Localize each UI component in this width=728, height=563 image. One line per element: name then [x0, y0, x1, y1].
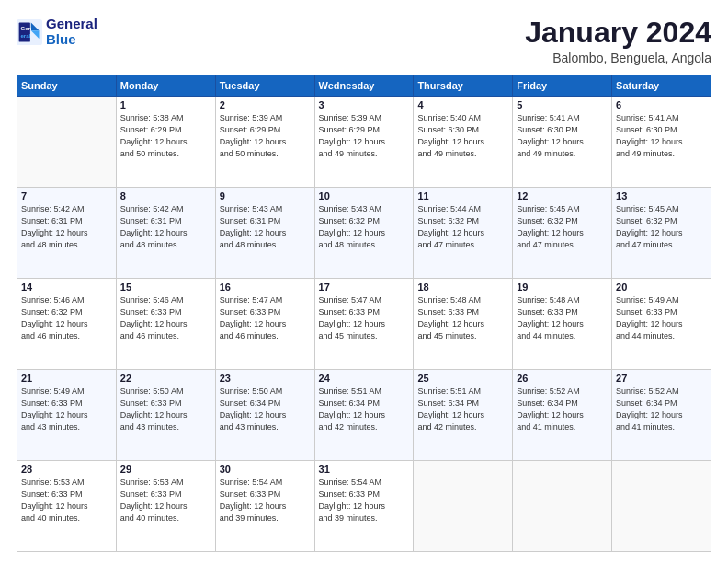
logo: Gen eral General Blue — [17, 17, 97, 47]
calendar-week-3: 14Sunrise: 5:46 AM Sunset: 6:32 PM Dayli… — [17, 279, 711, 370]
day-number: 7 — [21, 190, 112, 201]
calendar-week-4: 21Sunrise: 5:49 AM Sunset: 6:33 PM Dayli… — [17, 370, 711, 461]
svg-text:Gen: Gen — [20, 25, 31, 31]
calendar-cell — [513, 461, 612, 552]
day-info: Sunrise: 5:42 AM Sunset: 6:31 PM Dayligh… — [21, 203, 112, 251]
calendar-cell — [414, 461, 513, 552]
header: Gen eral General Blue January 2024 Balom… — [17, 17, 711, 65]
calendar-cell: 12Sunrise: 5:45 AM Sunset: 6:32 PM Dayli… — [513, 188, 612, 279]
calendar-header-monday: Monday — [116, 75, 215, 97]
day-number: 5 — [517, 99, 608, 110]
calendar-cell: 20Sunrise: 5:49 AM Sunset: 6:33 PM Dayli… — [612, 279, 711, 370]
day-info: Sunrise: 5:51 AM Sunset: 6:34 PM Dayligh… — [417, 385, 508, 433]
day-number: 23 — [220, 373, 311, 384]
day-number: 30 — [220, 464, 311, 475]
calendar-cell: 6Sunrise: 5:41 AM Sunset: 6:30 PM Daylig… — [612, 97, 711, 188]
calendar-cell — [17, 97, 117, 188]
calendar-cell: 21Sunrise: 5:49 AM Sunset: 6:33 PM Dayli… — [17, 370, 117, 461]
day-number: 18 — [417, 282, 508, 293]
day-info: Sunrise: 5:48 AM Sunset: 6:33 PM Dayligh… — [517, 294, 608, 342]
day-info: Sunrise: 5:45 AM Sunset: 6:32 PM Dayligh… — [517, 203, 608, 251]
calendar-header-friday: Friday — [513, 75, 612, 97]
day-number: 11 — [417, 190, 508, 201]
day-info: Sunrise: 5:53 AM Sunset: 6:33 PM Dayligh… — [120, 477, 211, 524]
calendar-cell: 25Sunrise: 5:51 AM Sunset: 6:34 PM Dayli… — [414, 370, 513, 461]
calendar-cell — [612, 461, 711, 552]
day-info: Sunrise: 5:54 AM Sunset: 6:33 PM Dayligh… — [319, 477, 410, 524]
calendar-cell: 17Sunrise: 5:47 AM Sunset: 6:33 PM Dayli… — [314, 279, 414, 370]
day-number: 13 — [616, 190, 707, 201]
calendar-week-2: 7Sunrise: 5:42 AM Sunset: 6:31 PM Daylig… — [17, 188, 711, 279]
svg-text:eral: eral — [20, 32, 30, 39]
day-info: Sunrise: 5:49 AM Sunset: 6:33 PM Dayligh… — [21, 385, 112, 433]
day-number: 4 — [417, 99, 508, 110]
day-number: 15 — [120, 282, 211, 293]
calendar-header-sunday: Sunday — [17, 75, 117, 97]
day-number: 26 — [517, 373, 608, 384]
calendar-cell: 4Sunrise: 5:40 AM Sunset: 6:30 PM Daylig… — [414, 97, 513, 188]
calendar-cell: 24Sunrise: 5:51 AM Sunset: 6:34 PM Dayli… — [314, 370, 414, 461]
day-number: 28 — [21, 464, 112, 475]
day-number: 1 — [120, 99, 211, 110]
day-info: Sunrise: 5:52 AM Sunset: 6:34 PM Dayligh… — [616, 385, 707, 433]
calendar-header-saturday: Saturday — [612, 75, 711, 97]
day-number: 9 — [220, 190, 311, 201]
main-title: January 2024 — [525, 17, 711, 49]
calendar-cell: 19Sunrise: 5:48 AM Sunset: 6:33 PM Dayli… — [513, 279, 612, 370]
calendar-cell: 9Sunrise: 5:43 AM Sunset: 6:31 PM Daylig… — [215, 188, 314, 279]
calendar-header-row: SundayMondayTuesdayWednesdayThursdayFrid… — [17, 75, 711, 97]
day-number: 29 — [120, 464, 211, 475]
day-number: 21 — [21, 373, 112, 384]
day-number: 3 — [319, 99, 410, 110]
day-info: Sunrise: 5:38 AM Sunset: 6:29 PM Dayligh… — [120, 112, 211, 160]
day-info: Sunrise: 5:51 AM Sunset: 6:34 PM Dayligh… — [319, 385, 410, 433]
calendar-cell: 8Sunrise: 5:42 AM Sunset: 6:31 PM Daylig… — [116, 188, 215, 279]
calendar-cell: 5Sunrise: 5:41 AM Sunset: 6:30 PM Daylig… — [513, 97, 612, 188]
day-info: Sunrise: 5:43 AM Sunset: 6:31 PM Dayligh… — [220, 203, 311, 251]
calendar-cell: 11Sunrise: 5:44 AM Sunset: 6:32 PM Dayli… — [414, 188, 513, 279]
day-info: Sunrise: 5:47 AM Sunset: 6:33 PM Dayligh… — [220, 294, 311, 342]
calendar-cell: 15Sunrise: 5:46 AM Sunset: 6:33 PM Dayli… — [116, 279, 215, 370]
day-info: Sunrise: 5:54 AM Sunset: 6:33 PM Dayligh… — [220, 477, 311, 524]
day-info: Sunrise: 5:39 AM Sunset: 6:29 PM Dayligh… — [319, 112, 410, 160]
calendar-cell: 3Sunrise: 5:39 AM Sunset: 6:29 PM Daylig… — [314, 97, 414, 188]
calendar-cell: 26Sunrise: 5:52 AM Sunset: 6:34 PM Dayli… — [513, 370, 612, 461]
day-info: Sunrise: 5:53 AM Sunset: 6:33 PM Dayligh… — [21, 477, 112, 524]
day-info: Sunrise: 5:39 AM Sunset: 6:29 PM Dayligh… — [220, 112, 311, 160]
day-info: Sunrise: 5:46 AM Sunset: 6:32 PM Dayligh… — [21, 294, 112, 342]
day-info: Sunrise: 5:49 AM Sunset: 6:33 PM Dayligh… — [616, 294, 707, 342]
day-info: Sunrise: 5:42 AM Sunset: 6:31 PM Dayligh… — [120, 203, 211, 251]
calendar-cell: 27Sunrise: 5:52 AM Sunset: 6:34 PM Dayli… — [612, 370, 711, 461]
calendar-cell: 22Sunrise: 5:50 AM Sunset: 6:33 PM Dayli… — [116, 370, 215, 461]
calendar-week-1: 1Sunrise: 5:38 AM Sunset: 6:29 PM Daylig… — [17, 97, 711, 188]
day-info: Sunrise: 5:50 AM Sunset: 6:33 PM Dayligh… — [120, 385, 211, 433]
day-number: 24 — [319, 373, 410, 384]
day-info: Sunrise: 5:46 AM Sunset: 6:33 PM Dayligh… — [120, 294, 211, 342]
day-info: Sunrise: 5:52 AM Sunset: 6:34 PM Dayligh… — [517, 385, 608, 433]
day-number: 27 — [616, 373, 707, 384]
day-info: Sunrise: 5:48 AM Sunset: 6:33 PM Dayligh… — [417, 294, 508, 342]
calendar-header-wednesday: Wednesday — [314, 75, 414, 97]
calendar-table: SundayMondayTuesdayWednesdayThursdayFrid… — [17, 75, 711, 552]
calendar-cell: 28Sunrise: 5:53 AM Sunset: 6:33 PM Dayli… — [17, 461, 117, 552]
day-number: 19 — [517, 282, 608, 293]
day-number: 22 — [120, 373, 211, 384]
calendar-week-5: 28Sunrise: 5:53 AM Sunset: 6:33 PM Dayli… — [17, 461, 711, 552]
day-number: 17 — [319, 282, 410, 293]
calendar-cell: 29Sunrise: 5:53 AM Sunset: 6:33 PM Dayli… — [116, 461, 215, 552]
calendar-cell: 1Sunrise: 5:38 AM Sunset: 6:29 PM Daylig… — [116, 97, 215, 188]
day-info: Sunrise: 5:47 AM Sunset: 6:33 PM Dayligh… — [319, 294, 410, 342]
day-info: Sunrise: 5:43 AM Sunset: 6:32 PM Dayligh… — [319, 203, 410, 251]
page: Gen eral General Blue January 2024 Balom… — [0, 0, 728, 563]
day-number: 20 — [616, 282, 707, 293]
day-number: 25 — [417, 373, 508, 384]
calendar-cell: 2Sunrise: 5:39 AM Sunset: 6:29 PM Daylig… — [215, 97, 314, 188]
day-info: Sunrise: 5:40 AM Sunset: 6:30 PM Dayligh… — [417, 112, 508, 160]
calendar-header-thursday: Thursday — [414, 75, 513, 97]
calendar-cell: 13Sunrise: 5:45 AM Sunset: 6:32 PM Dayli… — [612, 188, 711, 279]
day-info: Sunrise: 5:50 AM Sunset: 6:34 PM Dayligh… — [220, 385, 311, 433]
day-info: Sunrise: 5:41 AM Sunset: 6:30 PM Dayligh… — [616, 112, 707, 160]
subtitle: Balombo, Benguela, Angola — [525, 51, 711, 65]
title-area: January 2024 Balombo, Benguela, Angola — [525, 17, 711, 65]
day-number: 10 — [319, 190, 410, 201]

************

▸ **Exercise description**:
Find the string "Angola" in the lines above and count those lines. Give only that count.

▸ **Result of this task**:
2